* Work to be completed
The records that follow are to be repeated exactly, without any pictures.

* Records provided
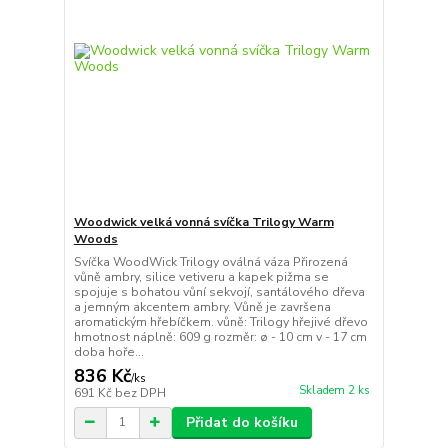
Woodwick velká vonná svíčka Trilogy Warm
Woods
Svíčka WoodWick Trilogy oválná váza Přirozená
vůně ambry, silice vetiveru a kapek pižma se
spojuje s bohatou vůní sekvojí, santálového dřeva
a jemným akcentem ambry. Vůně je završena
aromatickým hřebíčkem. vůně: Trilogy hřejivé dřevo
hmotnost náplně: 609 g rozměr: ø - 10 cm v - 17 cm
doba hoře...
836 Kč
/
ks
Skladem 2 ks
691 Kč
bez DPH
Přidat do košíku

* Task solution
Woodwick velká vonná svíčka Trilogy Warm
Woods
Svíčka WoodWick Trilogy oválná váza Přirozená
vůně ambry, silice vetiveru a kapek pižma se
spojuje s bohatou vůní sekvojí, santálového dřeva
a jemným akcentem ambry. Vůně je završena
aromatickým hřebíčkem. vůně: Trilogy hřejivé dřevo
hmotnost náplně: 609 g rozměr: ø - 10 cm v - 17 cm
doba hoře...
836 Kč
/
ks
Skladem 2 ks
691 Kč
bez DPH
Přidat do košíku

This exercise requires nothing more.